(Data to process Opens)

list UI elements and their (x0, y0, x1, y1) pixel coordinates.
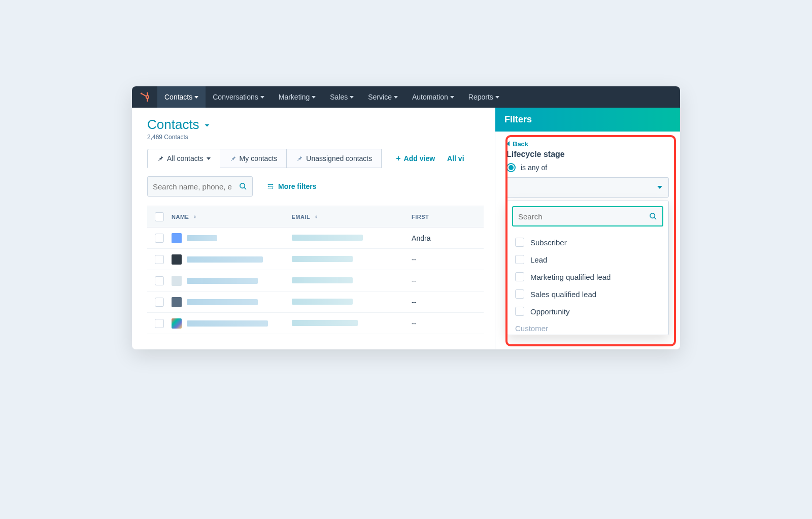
nav-item-contacts[interactable]: Contacts (157, 86, 206, 108)
chevron-down-icon (350, 96, 354, 99)
checkbox-icon (155, 298, 164, 307)
checkbox-icon (515, 272, 524, 281)
cell-name (172, 297, 292, 307)
table-row[interactable]: -- (147, 313, 484, 334)
cell-first: -- (412, 255, 484, 264)
page-title-row[interactable]: Contacts (147, 117, 484, 133)
column-email[interactable]: EMAIL (292, 214, 412, 220)
dropdown-search[interactable] (512, 206, 663, 226)
nav-item-service[interactable]: Service (361, 86, 405, 108)
dd-item-sql[interactable]: Sales qualified lead (512, 285, 663, 303)
cell-name (172, 318, 292, 329)
dropdown-search-input[interactable] (518, 212, 644, 221)
select-trigger[interactable] (506, 177, 669, 198)
table-row[interactable]: -- (147, 249, 484, 270)
tab-my-contacts[interactable]: My contacts (220, 149, 287, 168)
checkbox-icon (155, 276, 164, 285)
search-icon (239, 182, 247, 190)
logo-cell[interactable] (132, 86, 157, 108)
dd-item-opportunity[interactable]: Opportunity (512, 303, 663, 320)
tab-unassigned-contacts[interactable]: Unassigned contacts (287, 149, 382, 168)
redacted-text (187, 320, 268, 327)
option-label: Sales qualified lead (530, 290, 596, 299)
search-icon (649, 212, 657, 220)
svg-point-7 (240, 183, 245, 188)
nav-item-marketing[interactable]: Marketing (272, 86, 323, 108)
back-label: Back (513, 140, 528, 148)
pin-icon (296, 155, 303, 162)
radio-icon (506, 163, 516, 172)
chevron-down-icon (194, 96, 198, 99)
table-row[interactable]: -- (147, 291, 484, 313)
option-label: Marketing qualified lead (530, 273, 611, 281)
dd-item-lead[interactable]: Lead (512, 251, 663, 268)
cell-email (292, 277, 412, 285)
dd-item-mql[interactable]: Marketing qualified lead (512, 268, 663, 285)
avatar (172, 276, 182, 286)
chevron-down-icon (204, 122, 211, 131)
cell-name (172, 254, 292, 265)
row-checkbox[interactable] (147, 298, 172, 307)
nav-label: Service (368, 93, 392, 101)
search-input[interactable] (153, 182, 235, 191)
tab-all-contacts[interactable]: All contacts (147, 149, 220, 168)
table-row[interactable]: Andra (147, 228, 484, 249)
column-name[interactable]: NAME (172, 214, 292, 220)
page-title: Contacts (147, 117, 199, 133)
tab-label: Unassigned contacts (306, 154, 372, 163)
select-all-cell[interactable] (147, 212, 172, 221)
cell-email (292, 319, 412, 328)
cell-name (172, 233, 292, 243)
chevron-down-icon (207, 157, 211, 160)
redacted-text (292, 320, 358, 326)
pin-icon (157, 155, 164, 162)
radio-is-any-of[interactable]: is any of (506, 163, 669, 172)
option-label: Lead (530, 255, 547, 264)
dd-item-subscriber[interactable]: Subscriber (512, 234, 663, 251)
cell-first: -- (412, 319, 484, 328)
redacted-text (292, 256, 353, 262)
content: Contacts 2,469 Contacts All contacts My … (132, 108, 495, 349)
topnav: Contacts Conversations Marketing Sales S… (132, 86, 680, 108)
row-checkbox[interactable] (147, 276, 172, 285)
svg-point-6 (141, 92, 142, 94)
redacted-text (187, 278, 258, 284)
filters-body: Back Lifecycle stage is any of Subscribe… (495, 132, 680, 344)
all-views-link[interactable]: All vi (444, 154, 464, 163)
checkbox-icon (515, 238, 524, 247)
svg-point-11 (272, 187, 273, 188)
row-checkbox[interactable] (147, 234, 172, 243)
nav-label: Automation (412, 93, 448, 101)
chevron-down-icon (495, 96, 499, 99)
row-checkbox[interactable] (147, 255, 172, 264)
cell-first: Andra (412, 234, 484, 242)
toolbar: More filters (147, 176, 484, 197)
checkbox-icon (515, 289, 524, 299)
redacted-text (187, 299, 258, 305)
nav-item-sales[interactable]: Sales (323, 86, 361, 108)
dd-item-truncated: Customer (507, 324, 668, 335)
column-first[interactable]: FIRST (412, 214, 484, 220)
checkbox-icon (155, 255, 164, 264)
table-row[interactable]: -- (147, 270, 484, 291)
filters-panel: Filters Back Lifecycle stage is any of S… (495, 108, 680, 349)
hubspot-logo-icon (139, 91, 150, 103)
option-label: Subscriber (530, 238, 567, 247)
nav-item-reports[interactable]: Reports (461, 86, 506, 108)
svg-point-0 (146, 95, 149, 99)
nav-item-automation[interactable]: Automation (405, 86, 461, 108)
nav-item-conversations[interactable]: Conversations (206, 86, 272, 108)
plus-icon: + (396, 154, 400, 163)
back-link[interactable]: Back (506, 140, 528, 148)
col-label: EMAIL (292, 214, 311, 220)
add-view-button[interactable]: + Add view (382, 154, 444, 163)
chevron-down-icon (394, 96, 398, 99)
main: Contacts 2,469 Contacts All contacts My … (132, 108, 680, 349)
more-filters-button[interactable]: More filters (267, 182, 316, 190)
option-label: Opportunity (530, 307, 570, 316)
tab-label: My contacts (240, 154, 278, 163)
cell-email (292, 255, 412, 264)
search-box[interactable] (147, 176, 253, 197)
row-checkbox[interactable] (147, 319, 172, 328)
chevron-down-icon (260, 96, 264, 99)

(Data to process Closes)

### Assigned task:
Examine the entries and report how many of their lines contain the string "Subscriber", giving no more than the number.

### Result of this exercise:
2